Task to complete
In the data that follows, how many lines contain the word "lacinia"? Give only that number.

---- Record extracts

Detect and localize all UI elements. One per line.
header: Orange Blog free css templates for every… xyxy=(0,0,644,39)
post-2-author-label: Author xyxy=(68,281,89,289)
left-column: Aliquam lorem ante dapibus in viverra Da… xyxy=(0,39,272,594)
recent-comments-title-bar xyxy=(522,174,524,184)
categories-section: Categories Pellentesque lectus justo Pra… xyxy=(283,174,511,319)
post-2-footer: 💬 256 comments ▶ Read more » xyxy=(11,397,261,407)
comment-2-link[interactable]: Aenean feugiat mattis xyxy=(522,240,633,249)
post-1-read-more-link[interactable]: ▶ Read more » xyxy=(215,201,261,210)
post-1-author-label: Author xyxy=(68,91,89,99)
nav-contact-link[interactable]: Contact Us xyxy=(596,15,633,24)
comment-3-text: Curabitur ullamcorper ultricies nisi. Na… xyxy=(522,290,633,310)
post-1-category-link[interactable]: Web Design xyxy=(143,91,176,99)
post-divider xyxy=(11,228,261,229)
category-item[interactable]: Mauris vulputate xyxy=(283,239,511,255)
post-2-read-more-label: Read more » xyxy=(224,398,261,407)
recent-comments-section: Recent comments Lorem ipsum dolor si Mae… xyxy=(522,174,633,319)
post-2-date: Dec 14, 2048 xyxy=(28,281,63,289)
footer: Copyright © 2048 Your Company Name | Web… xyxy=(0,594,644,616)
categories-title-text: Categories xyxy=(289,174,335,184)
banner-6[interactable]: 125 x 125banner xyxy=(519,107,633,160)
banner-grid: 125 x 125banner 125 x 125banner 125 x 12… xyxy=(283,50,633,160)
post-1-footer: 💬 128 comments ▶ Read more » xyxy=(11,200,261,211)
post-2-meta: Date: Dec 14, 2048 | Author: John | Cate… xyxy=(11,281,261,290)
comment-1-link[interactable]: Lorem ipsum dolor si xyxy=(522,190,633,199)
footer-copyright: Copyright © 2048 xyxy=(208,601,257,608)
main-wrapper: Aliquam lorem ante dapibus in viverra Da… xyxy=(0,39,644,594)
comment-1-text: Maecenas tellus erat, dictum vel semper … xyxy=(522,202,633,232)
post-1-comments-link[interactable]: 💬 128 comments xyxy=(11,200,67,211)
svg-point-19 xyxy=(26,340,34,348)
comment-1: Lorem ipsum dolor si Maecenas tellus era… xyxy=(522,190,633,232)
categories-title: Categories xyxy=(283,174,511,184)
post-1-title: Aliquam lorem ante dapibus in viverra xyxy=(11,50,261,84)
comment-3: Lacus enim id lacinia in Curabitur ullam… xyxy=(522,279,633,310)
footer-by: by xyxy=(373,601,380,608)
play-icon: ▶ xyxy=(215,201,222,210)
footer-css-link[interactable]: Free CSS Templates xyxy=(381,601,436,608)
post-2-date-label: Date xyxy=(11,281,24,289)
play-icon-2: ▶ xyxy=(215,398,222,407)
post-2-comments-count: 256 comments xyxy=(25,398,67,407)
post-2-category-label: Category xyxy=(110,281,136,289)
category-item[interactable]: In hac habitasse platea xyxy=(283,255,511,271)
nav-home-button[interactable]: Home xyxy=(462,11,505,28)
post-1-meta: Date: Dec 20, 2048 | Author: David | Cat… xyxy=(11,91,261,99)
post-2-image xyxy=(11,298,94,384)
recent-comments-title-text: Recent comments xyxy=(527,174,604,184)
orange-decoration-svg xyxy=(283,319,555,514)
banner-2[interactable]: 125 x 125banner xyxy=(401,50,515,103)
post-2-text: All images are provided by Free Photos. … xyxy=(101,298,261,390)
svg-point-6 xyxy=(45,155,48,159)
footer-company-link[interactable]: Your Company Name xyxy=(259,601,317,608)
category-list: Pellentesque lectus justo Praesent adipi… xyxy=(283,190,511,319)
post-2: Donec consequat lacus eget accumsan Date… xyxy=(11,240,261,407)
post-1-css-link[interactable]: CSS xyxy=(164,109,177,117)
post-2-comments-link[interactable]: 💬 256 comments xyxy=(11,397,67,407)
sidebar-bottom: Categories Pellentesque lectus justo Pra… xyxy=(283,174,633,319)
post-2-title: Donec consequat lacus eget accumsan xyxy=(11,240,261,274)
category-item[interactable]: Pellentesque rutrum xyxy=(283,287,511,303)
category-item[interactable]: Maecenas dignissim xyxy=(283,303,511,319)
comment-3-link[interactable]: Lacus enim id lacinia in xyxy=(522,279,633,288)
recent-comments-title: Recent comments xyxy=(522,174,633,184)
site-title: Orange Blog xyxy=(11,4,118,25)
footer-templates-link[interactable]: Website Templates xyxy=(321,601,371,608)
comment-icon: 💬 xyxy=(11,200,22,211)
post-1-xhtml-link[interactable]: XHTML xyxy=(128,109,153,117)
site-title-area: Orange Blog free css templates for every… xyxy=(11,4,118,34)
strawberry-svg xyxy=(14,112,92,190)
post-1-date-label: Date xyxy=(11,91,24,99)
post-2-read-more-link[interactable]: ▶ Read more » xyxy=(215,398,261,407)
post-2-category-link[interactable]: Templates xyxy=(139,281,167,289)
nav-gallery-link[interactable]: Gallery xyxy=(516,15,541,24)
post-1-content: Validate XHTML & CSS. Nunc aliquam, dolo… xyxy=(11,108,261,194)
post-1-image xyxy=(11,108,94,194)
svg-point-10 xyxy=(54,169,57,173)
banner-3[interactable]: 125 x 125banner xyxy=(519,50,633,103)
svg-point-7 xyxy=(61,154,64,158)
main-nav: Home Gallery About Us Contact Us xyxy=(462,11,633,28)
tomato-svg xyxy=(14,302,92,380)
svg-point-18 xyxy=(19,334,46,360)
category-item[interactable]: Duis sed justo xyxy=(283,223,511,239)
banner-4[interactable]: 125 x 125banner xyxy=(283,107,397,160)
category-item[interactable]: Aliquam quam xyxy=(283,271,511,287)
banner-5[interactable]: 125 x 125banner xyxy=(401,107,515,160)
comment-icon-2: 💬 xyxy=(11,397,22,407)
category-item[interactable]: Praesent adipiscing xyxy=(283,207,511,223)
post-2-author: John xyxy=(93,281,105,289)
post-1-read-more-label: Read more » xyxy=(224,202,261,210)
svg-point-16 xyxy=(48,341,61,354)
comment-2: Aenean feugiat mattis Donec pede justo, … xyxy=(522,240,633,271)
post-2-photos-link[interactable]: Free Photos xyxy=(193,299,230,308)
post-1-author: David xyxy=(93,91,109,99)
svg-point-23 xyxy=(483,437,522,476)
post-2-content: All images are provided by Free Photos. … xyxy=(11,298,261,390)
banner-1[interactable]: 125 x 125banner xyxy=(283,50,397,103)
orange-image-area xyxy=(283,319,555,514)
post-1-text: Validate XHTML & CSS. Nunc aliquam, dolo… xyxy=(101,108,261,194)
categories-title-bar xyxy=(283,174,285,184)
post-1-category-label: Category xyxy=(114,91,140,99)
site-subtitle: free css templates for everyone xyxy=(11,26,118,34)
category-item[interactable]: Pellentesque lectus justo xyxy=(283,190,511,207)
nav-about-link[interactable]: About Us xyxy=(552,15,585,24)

--------

Task answer
2